UXO and international law
Exposing children to the dangerous consequences of unexploded ordnance engages a number of articles of the UN Convention on the Rights of the Child (CRC) to which both Israel and Palestine are signatories. Under Article 38 of the CRC, governments must do everything they can to protect and care for children affected by war. Any incident where a Palestinian child is killed or injured by UXO involves a grave violation of their right to live, survive and develop healthily under Article 6 of the CRC. Creating a dangerous environment in public spaces such as playgrounds and sports sites breaches the right to leisure, play and culture under Article 31 of the CRC. Furthermore, UXO can obstruct access to schools and hospitals by posing a risk to children using public roads, while explosions can damage educational and other public institutions. These consequences breach Articles 28 and 24 of the CRC which guarantees the rights of children to access educational and health services respectively.

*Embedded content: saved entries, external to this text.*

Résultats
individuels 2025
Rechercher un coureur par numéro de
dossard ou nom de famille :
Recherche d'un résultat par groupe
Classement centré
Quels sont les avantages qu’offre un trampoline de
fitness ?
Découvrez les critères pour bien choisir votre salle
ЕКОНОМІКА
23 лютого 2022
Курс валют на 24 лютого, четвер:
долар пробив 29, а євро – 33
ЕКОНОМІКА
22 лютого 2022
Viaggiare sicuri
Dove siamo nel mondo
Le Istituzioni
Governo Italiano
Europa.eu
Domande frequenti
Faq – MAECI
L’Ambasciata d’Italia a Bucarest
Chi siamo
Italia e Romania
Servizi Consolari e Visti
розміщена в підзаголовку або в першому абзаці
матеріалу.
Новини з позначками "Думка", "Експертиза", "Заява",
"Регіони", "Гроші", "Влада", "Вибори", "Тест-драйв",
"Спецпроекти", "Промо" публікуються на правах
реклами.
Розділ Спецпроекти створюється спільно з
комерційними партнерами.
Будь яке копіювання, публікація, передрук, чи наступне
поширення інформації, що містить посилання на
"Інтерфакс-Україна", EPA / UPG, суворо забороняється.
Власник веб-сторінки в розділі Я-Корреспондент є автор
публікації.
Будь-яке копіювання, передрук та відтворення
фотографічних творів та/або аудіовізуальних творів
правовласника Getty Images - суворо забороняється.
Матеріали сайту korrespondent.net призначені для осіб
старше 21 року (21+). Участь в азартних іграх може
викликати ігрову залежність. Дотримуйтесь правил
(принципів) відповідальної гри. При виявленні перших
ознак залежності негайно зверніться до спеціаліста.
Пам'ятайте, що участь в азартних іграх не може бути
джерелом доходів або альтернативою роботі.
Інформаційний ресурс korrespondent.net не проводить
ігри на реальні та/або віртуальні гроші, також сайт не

The presence of UXO breaches the general principles of distinction and proportionality governing the legal use of force under international law. The principle of distinction requires combatants to distinguish between civilians and military objects and only target the latter. The intrinsically indiscriminate nature of UXO deployed in heavily populated areas put civilian and combatant lives equally at risk. The principle of proportionality requires the use of force which is proportional to the direct military advantage to be gained. UXO causes excessive and disproportionate collateral civilian damage including the destruction of infrastructure used by children as well as serious physical injuries. Breach of the general principles of distinction and proportionality represent serious violations of international humanitarian law.

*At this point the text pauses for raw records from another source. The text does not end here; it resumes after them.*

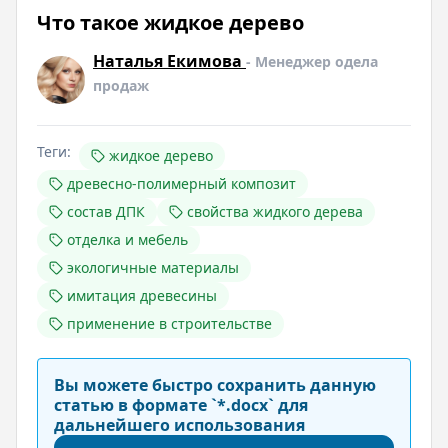
Что такое жидкое дерево
Наталья Екимова
- Менеджер одела
продаж
Теги:
жидкое дерево
древесно-полимерный композит
состав ДПК
свойства жидкого дерева
отделка и мебель
экологичные материалы
имитация древесины
применение в строительстве
Вы можете быстро сохранить данную
статью в формате `*.docx` для
дальнейшего использования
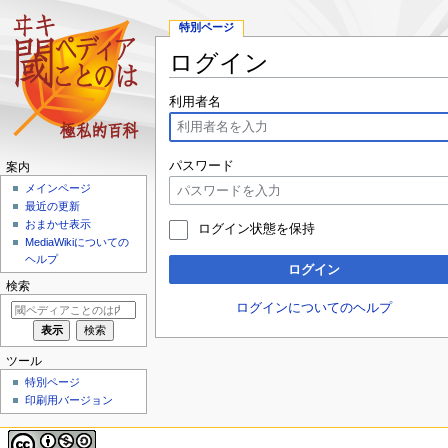
特別ページ
ログイン
ナ
検
利用者名
ビ
索
ゲ
に
ー
移
パスワード
案内
シ
動
メインページ
ョ
最近の更新
ン
おまかせ表示
ログイン状態を保持
に
MediaWikiについての
移
ヘルプ
ログイン
動
検索
ログインについてのヘルプ
ツール
特別ページ
印刷用バージョン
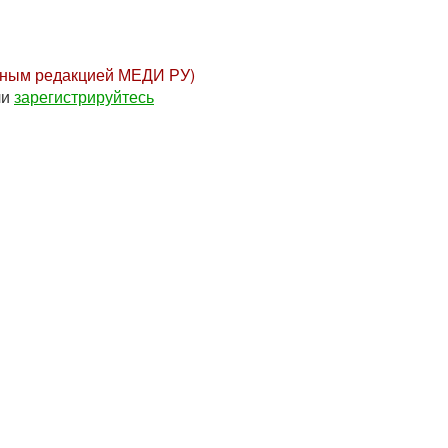
нным редакцией МЕДИ РУ)
ли
зарегистрируйтесь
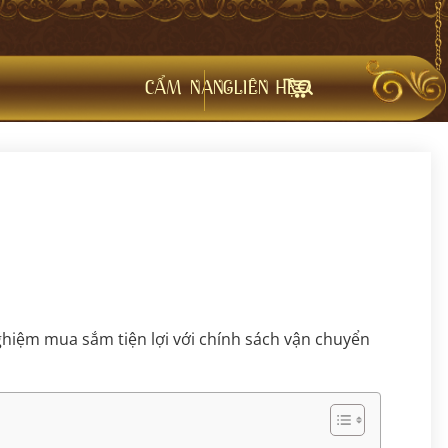
CẨM NANG
LIÊN HỆ
ghiệm mua sắm tiện lợi với chính sách vận chuyển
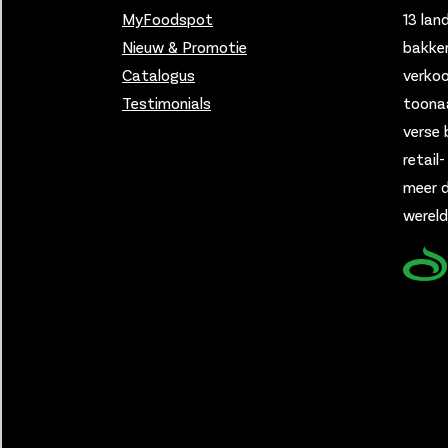
MyFoodspot
13 lan
Nieuw & Promotie
bakker
Catalogus
verko
Testimonials
toona
verse 
retail
meer d
wereld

Furthermore, leaving unexploded war remnants behind after the conclusion of armed conflicts violates Protocol V of the United Nations Convention on Certain Conventional Weapons. Protocol V requires the removal of unexploded remnants of war as soon as feasible after the cessation of active hostilities. This is the responsibility of the party with control over a certain territory and includes the provision of financial, material, technical or human resources assistance to facilitate the removal and neutralisation.
7,000 UXOs in Gaza
There are approximately 7,000 unexploded ordnance in Gaza alone following last summer’s military offensive, according to official UN figures. In response to the continuing threat posed by UXO, UNICEF established a dedicated mine action taskforce which runs emergency Mine Risk Education training sessions for the civilian population in the occupied Palestinian territory. In addition, the UN Secretary-General mandated the UN Mine Actions Services (UNMAS) to implement an Emergency Explosive Threat Mitigation Response plan for Gaza. The three-phase plan, launched on 27 Jul 2014, envisages the identification, risk assessment, survey and clearance of UXO. In a press release dated 8 April 2015, UNMAS highlighted that UXO presents a continuing significant risk for civilians and hampers humanitarian and reconstruction operations in Gaza.